1. An intramedullary nail comprising a proximal end segment, a distal end segment and a center segment having a central axis, wherein the proximal and distal end segments are bent towards the center segment and wherein:
the proximal end segment diverges from the central axis of the center segment at an angle in the range of about 10° to about -20° and comprises a straight terminal portion, and a bent portion, said bent portion being connected to the center segment with the ratio of the length of the straight terminal portion to the overall length of the nail being the range between about 0.30 and about 0.40;
the distal end segment diverges from the central axis of the center segment at an angle in the range of about 2° to about 4°; and the proximal end segment has a length in the range of about 122 to about 162 mm.

2. A nail according to claim 1 wherein the angle between the proximal end segment and the center segment is in the range of about -13° to about -17°.

3. A nail according to claim 1 wherein the angle between the proximal end segment and the center segment is in the range of about -10° to about -12°.

4. A nail according to claim l wherein the length of the proximal end segment is in the range of about 137 to about 147mm.

5. The nail according to claim 1 wherein the ratio of the length of the straight terminal portion to the overall length of the nail is in the range between about 0.33 and 0.40.

6. A nail according to claim 1 wherein the ratio of the length of the straight terminal portion to the overall length of the nail is in the range between about 0.350 and about 0.377.

7. A nail according to claim l wherein the ratio between the bent portion and the overall nail length is in the range between about 0.25 and about 0.31.

8. A nail according to claim 7 wherein the ratio is in the range between about 0.270 and about 0.294.

9. A nail according to claim l wherein the proximal end segment has at least one locking hole.

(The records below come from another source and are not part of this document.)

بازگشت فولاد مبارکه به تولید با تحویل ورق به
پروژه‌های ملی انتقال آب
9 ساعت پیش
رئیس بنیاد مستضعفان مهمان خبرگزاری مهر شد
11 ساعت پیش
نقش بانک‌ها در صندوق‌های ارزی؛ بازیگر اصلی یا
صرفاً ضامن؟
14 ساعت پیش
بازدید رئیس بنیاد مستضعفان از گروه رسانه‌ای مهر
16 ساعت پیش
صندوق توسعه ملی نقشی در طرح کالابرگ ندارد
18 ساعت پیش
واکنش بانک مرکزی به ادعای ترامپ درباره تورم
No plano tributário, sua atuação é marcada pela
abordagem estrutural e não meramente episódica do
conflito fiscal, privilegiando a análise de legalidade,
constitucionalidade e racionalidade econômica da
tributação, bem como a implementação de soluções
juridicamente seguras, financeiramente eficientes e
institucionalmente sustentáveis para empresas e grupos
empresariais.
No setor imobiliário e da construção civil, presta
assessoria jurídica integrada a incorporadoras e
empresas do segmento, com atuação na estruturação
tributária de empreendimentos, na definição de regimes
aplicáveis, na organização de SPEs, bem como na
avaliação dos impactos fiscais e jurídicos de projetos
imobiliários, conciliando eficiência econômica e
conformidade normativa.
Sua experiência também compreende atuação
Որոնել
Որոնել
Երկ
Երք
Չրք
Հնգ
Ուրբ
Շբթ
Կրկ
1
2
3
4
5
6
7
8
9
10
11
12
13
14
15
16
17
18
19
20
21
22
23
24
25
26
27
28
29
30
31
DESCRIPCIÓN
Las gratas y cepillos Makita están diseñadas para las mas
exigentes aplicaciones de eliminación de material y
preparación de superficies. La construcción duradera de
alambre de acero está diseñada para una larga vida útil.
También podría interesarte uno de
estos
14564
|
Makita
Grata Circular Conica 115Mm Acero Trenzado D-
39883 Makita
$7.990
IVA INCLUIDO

10. A nail according to claim 9 wherein the proximal end segment has three locking holes.

11. A nail according to claim 1 wherein the distal end segment has at least one locking hole.

12. A nail according to claim 11 wherein the distal end segment has two locking holes.

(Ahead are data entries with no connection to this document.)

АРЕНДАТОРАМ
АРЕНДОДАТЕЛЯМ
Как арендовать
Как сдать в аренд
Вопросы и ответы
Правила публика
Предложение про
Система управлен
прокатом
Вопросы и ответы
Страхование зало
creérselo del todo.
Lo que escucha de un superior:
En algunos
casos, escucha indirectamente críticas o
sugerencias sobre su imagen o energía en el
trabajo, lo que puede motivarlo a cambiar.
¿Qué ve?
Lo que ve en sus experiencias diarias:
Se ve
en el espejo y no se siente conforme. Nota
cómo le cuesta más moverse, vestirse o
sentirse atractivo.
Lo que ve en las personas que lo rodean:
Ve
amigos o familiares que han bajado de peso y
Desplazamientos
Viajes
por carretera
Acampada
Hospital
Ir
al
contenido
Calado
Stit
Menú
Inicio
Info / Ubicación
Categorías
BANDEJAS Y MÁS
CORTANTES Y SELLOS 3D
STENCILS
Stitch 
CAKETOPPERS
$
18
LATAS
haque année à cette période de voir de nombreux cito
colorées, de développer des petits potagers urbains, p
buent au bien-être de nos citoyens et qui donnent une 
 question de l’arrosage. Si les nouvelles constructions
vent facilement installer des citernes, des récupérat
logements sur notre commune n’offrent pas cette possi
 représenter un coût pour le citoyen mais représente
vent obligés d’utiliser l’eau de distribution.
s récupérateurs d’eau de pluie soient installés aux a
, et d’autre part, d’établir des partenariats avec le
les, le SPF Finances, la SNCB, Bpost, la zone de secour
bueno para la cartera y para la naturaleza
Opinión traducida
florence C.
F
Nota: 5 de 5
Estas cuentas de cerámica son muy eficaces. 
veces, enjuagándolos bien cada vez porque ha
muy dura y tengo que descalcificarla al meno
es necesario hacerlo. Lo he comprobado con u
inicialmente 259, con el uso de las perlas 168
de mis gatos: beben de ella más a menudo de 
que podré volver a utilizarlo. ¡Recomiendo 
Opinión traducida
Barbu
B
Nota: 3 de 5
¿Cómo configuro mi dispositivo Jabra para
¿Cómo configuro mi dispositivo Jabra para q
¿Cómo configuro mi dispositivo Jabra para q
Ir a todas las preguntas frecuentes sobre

13. A nail according to claim 9 wherein the locking hole or holes are positioned in the frontal plane.

14. A nail according to claim 11 wherein the locking hole or holes are positioned in the frontal plane.

15. A nail according to claim 14 wherein there is a locking hole in the sagittal plane.

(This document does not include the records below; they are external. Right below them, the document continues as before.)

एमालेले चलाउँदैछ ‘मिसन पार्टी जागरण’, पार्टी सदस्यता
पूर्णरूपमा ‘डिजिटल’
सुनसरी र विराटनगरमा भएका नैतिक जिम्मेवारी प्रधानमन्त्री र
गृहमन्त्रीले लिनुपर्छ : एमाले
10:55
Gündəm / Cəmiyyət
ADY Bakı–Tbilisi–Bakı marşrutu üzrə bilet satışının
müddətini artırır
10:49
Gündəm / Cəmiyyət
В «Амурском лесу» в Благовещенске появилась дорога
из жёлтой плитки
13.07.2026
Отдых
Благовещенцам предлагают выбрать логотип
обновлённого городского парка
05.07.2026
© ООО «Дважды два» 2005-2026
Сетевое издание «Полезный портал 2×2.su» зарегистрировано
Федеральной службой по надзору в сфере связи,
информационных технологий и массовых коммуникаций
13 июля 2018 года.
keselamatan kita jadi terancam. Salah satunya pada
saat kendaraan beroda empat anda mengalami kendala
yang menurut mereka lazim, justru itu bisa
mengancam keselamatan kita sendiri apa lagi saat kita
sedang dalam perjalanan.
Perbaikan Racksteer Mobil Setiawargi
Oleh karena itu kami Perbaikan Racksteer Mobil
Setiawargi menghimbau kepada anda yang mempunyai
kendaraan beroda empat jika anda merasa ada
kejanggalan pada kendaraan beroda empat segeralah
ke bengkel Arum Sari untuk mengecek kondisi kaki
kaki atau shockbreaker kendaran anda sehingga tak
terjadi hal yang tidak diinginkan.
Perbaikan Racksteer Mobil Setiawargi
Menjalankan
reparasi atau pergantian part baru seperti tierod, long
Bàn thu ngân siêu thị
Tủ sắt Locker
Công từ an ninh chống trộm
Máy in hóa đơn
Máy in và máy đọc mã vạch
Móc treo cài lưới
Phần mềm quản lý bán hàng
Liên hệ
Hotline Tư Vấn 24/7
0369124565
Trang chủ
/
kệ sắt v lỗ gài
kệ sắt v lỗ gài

16. A nail according to claim 1 wherein the nail is tubular and the thickness of the tube wall is in the range between about 0.9 and about 1.3 mm.

17. A nail according to claim 16 wherein the wall thickness is in the range between about 1.15 and about 1.25 mm.

18. A nail according to claim 1 wherein the radius of curvature of the bend of the bent piece connected to the center segment is in the range between about 180 and about 220 mm.

19. A nail according to claim 18 wherein the radius of curvature is between about 195 and about 205 mm.